Float Like a Butterflyfish
You look like a sirocco down there," I heard Bob chastise Rene as they slipped out of their gear. They'd just finished their first dive from the same Southern California charter boat as my PADI Master Scuba Diver students, Alph and Kendra.
"She looked like Volkswagen?" Alph queried.
"No, 'sirocco' the dust storm,'" Bob corrected irritatedly. "Kicks up a cloud wherever she goes."
"Well, you don't exactly help the viz dragging your fins on the bottom," Rene retorted.
"Sounds like you two could use the Peak Performance Buoyancy course," quipped Kendra.
Red alert! Red alert! I threw myself behind a bench for protection from impending combat. Nothing erupted though, and Kendra continued, "Alph and I just finished it."
"Nah, we know neutral buoyancy," Bob said a bit defensively, "We just need to stay higher off the bottom." Rene nodded.

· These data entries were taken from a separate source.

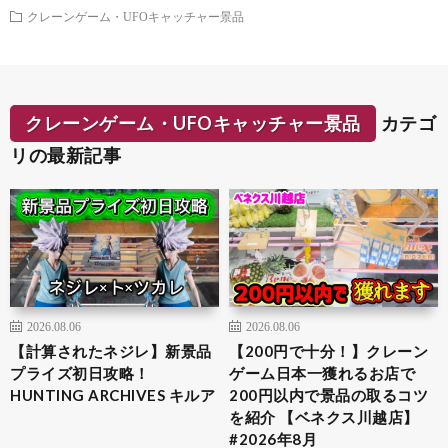
クレーンゲーム・UFOキャッチャー景品
クレーンゲーム・UFOキャッチャー景品
カテゴ
リの最新記事
2026.08.06
2026.08.06
【計算されたネジレ】新景品
【200円で十分！】クレーン
プライズ初日攻略！
ゲーム日本一獲れるお店で
HUNTING ARCHIVES キルア
200円以内で景品の取るコツ
を紹介 【ベネクス川越店】
#2026年8月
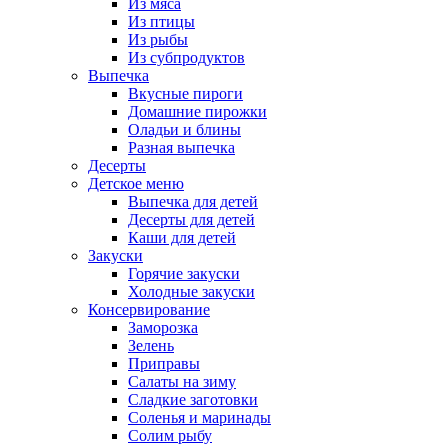
Из мяса
Из птицы
Из рыбы
Из субпродуктов
Выпечка
Вкусные пироги
Домашние пирожки
Оладьи и блины
Разная выпечка
Десерты
Детское меню
Выпечка для детей
Десерты для детей
Каши для детей
Закуски
Горячие закуски
Холодные закуски
Консервирование
Заморозка
Зелень
Приправы
Салаты на зиму
Сладкие заготовки
Соленья и маринады
Солим рыбу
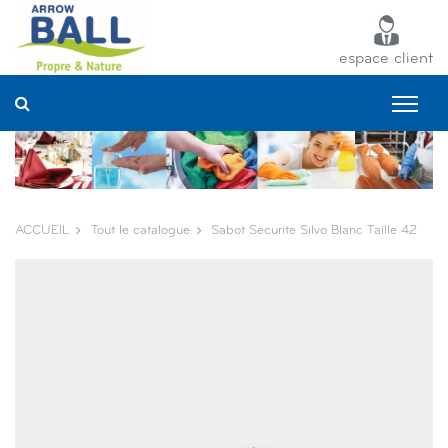
Panneau de gestion des cookies
espace client
ACCUEIL
Tout le catalogue
Sabot Securite Silvo Blanc Taille 42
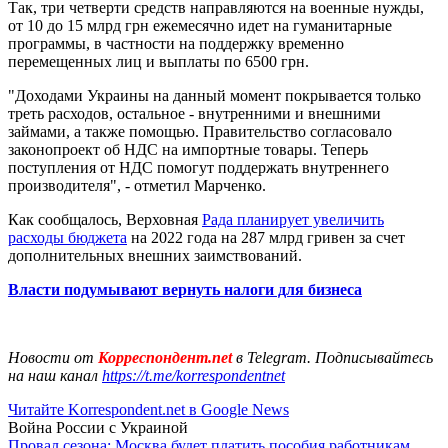
Так, три четверти средств направляются на военные нужды,
от 10 до 15 млрд грн ежемесячно идет на гуманитарные
программы, в частности на поддержку временно
перемещенных лиц и выплаты по 6500 грн.
"Доходами Украины на данный момент покрывается только
треть расходов, остальное - внутренними и внешними
займами, а также помощью. Правительство согласовало
законопроект об НДС на импортные товары. Теперь
поступления от НДС помогут поддержать внутреннего
производителя", - отметил Марченко.
Как сообщалось, Верховная
Рада планирует увеличить
расходы бюджета
на 2022 года на 287 млрд гривен за счет
дополнительных внешних заимствований.
Власти подумывают вернуть налоги для бизнеса
Новости от
Корреспондент.net
в Telegram. Подписывайтесь
на наш канал
https://t.me/korrespondentnet
Читайте Korrespondent.net в Google News
Война России с Украиной
Провал сезона: Москва будет платить пособия работникам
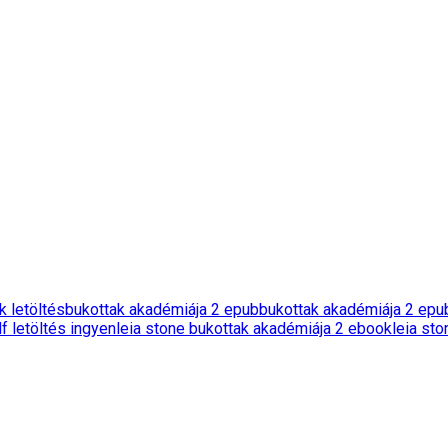
 letöltés
bukottak akadémiája 2 epub
bukottak akadémiája 2 epub
f letöltés ingyen
leia stone bukottak akadémiája 2 ebook
leia st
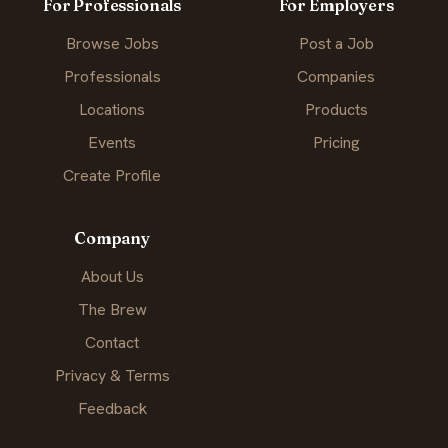
For Professionals
For Employers
Browse Jobs
Post a Job
Professionals
Companies
Locations
Products
Events
Pricing
Create Profile
Company
About Us
The Brew
Contact
Privacy & Terms
Feedback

"That's always a good idea," said Alph, "but a skilled diver can swim close to the bottom and not stir it up much. There's more to buoyancy control than getting neutral."
"Like what more?" demanded Rene in an agitated tone.
Uh-oh. I hunkered down, hoping the ricochets would bounce favorably.
"Proper weighting, for one," countered Alph. "If you're overweighted, you can get neutral with your BCD, but you swim with your feet too low and your torso too high. That stirs up the bottom and wastes energy."
"Or you can be properly weighted but have poor trim," added Kendra.
"Trim?" queried Rene. A genuine question, not a challenge.
I downgraded the threat level to yellow and stuck my head out. "Trim is where your weight is relative to your center of gravity. It determines your orientation when you hover," Kendra explained.
"I get it," said Bob. "I naturally rotate into a feet-down position."
"Exactly; that's trim. You can adjust your gear and weight position so your trim holds you in a horizontal position," said Alph.
"Since you hover feet down, you could probably lose those ankle weights," noted Kendra. I returned to cover, but Bob didn't take offense. "But keep 'em in case you get lighter fins. When your gear changes, so do your buoyancy and trim."
"So what'd you do in this Peak Performance Buoyancy course?"
"Our instructor — he's around here somewhere," said Alph, "He started by showing us how to fine-tune our weights."
"Then he showed us how to streamline ourselves to save energy," said Kendra. "That included adjusting and distributing everything to get our trim right."
"After that, we made dives just to master buoyancy hovering, making minor depth changes using only breath control," continued Alph, "He had us pass through a hula-hoop midwater without moving a muscle just slowly drifting through breathing."
"Until you're trim, slim and neutral, you can't do it," said Kendra, "It's harder than it sounds until you get it right. Then it's easy."
"Is that it?" Bob asked.
"There's more — using your mind to improve performance, the role of fitness, how your buoyancy changes as you use up air — stuff like that," said Kendra. "Everything you learn is pretty simple and basic. The challenge lies in putting them all together at once and making them second nature when you dive."
"Let's sign up," suggested Rene. "Let's talk to your instructor. Where is he?"
"I think he's forward," said Kendra, "Stowing his flak jacket."